* Your goal
Once you have read the data below, please repeat all of it exactly.

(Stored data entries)
########################################

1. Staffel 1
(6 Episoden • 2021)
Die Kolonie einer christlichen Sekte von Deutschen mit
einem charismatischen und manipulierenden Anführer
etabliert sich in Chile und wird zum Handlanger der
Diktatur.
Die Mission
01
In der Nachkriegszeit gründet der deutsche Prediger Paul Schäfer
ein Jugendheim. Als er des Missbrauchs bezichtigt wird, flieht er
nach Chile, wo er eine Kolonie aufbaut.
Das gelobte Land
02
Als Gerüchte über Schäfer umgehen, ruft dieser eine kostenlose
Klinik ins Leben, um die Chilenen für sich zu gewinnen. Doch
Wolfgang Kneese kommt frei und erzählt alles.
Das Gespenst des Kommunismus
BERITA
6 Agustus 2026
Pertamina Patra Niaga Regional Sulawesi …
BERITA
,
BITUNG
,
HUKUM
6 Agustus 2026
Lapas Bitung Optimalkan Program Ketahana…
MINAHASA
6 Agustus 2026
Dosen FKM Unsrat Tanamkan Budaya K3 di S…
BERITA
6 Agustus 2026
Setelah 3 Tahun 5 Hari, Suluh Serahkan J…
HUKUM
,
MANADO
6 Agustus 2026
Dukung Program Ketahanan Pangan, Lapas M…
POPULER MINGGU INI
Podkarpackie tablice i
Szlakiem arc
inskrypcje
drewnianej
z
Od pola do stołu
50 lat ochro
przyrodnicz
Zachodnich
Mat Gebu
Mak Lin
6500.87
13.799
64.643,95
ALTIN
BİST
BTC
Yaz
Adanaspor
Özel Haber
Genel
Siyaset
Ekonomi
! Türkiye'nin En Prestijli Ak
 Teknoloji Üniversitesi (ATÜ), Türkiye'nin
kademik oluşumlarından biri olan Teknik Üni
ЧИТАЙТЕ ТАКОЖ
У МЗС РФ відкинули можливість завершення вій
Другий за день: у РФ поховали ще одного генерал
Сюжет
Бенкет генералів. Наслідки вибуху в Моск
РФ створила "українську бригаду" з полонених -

########################################

* Response area
1. Staffel 1
(6 Episoden • 2021)
Die Kolonie einer christlichen Sekte von Deutschen mit
einem charismatischen und manipulierenden Anführer
etabliert sich in Chile und wird zum Handlanger der
Diktatur.
Die Mission
01
In der Nachkriegszeit gründet der deutsche Prediger Paul Schäfer
ein Jugendheim. Als er des Missbrauchs bezichtigt wird, flieht er
nach Chile, wo er eine Kolonie aufbaut.
Das gelobte Land
02
Als Gerüchte über Schäfer umgehen, ruft dieser eine kostenlose
Klinik ins Leben, um die Chilenen für sich zu gewinnen. Doch
Wolfgang Kneese kommt frei und erzählt alles.
Das Gespenst des Kommunismus
BERITA
6 Agustus 2026
Pertamina Patra Niaga Regional Sulawesi …
BERITA
,
BITUNG
,
HUKUM
6 Agustus 2026
Lapas Bitung Optimalkan Program Ketahana…
MINAHASA
6 Agustus 2026
Dosen FKM Unsrat Tanamkan Budaya K3 di S…
BERITA
6 Agustus 2026
Setelah 3 Tahun 5 Hari, Suluh Serahkan J…
HUKUM
,
MANADO
6 Agustus 2026
Dukung Program Ketahanan Pangan, Lapas M…
POPULER MINGGU INI
Podkarpackie tablice i
Szlakiem arc
inskrypcje
drewnianej
z
Od pola do stołu
50 lat ochro
przyrodnicz
Zachodnich
Mat Gebu
Mak Lin
6500.87
13.799
64.643,95
ALTIN
BİST
BTC
Yaz
Adanaspor
Özel Haber
Genel
Siyaset
Ekonomi
! Türkiye'nin En Prestijli Ak
 Teknoloji Üniversitesi (ATÜ), Türkiye'nin
kademik oluşumlarından biri olan Teknik Üni
ЧИТАЙТЕ ТАКОЖ
У МЗС РФ відкинули можливість завершення вій
Другий за день: у РФ поховали ще одного генерал
Сюжет
Бенкет генералів. Наслідки вибуху в Моск
РФ створила "українську бригаду" з полонених -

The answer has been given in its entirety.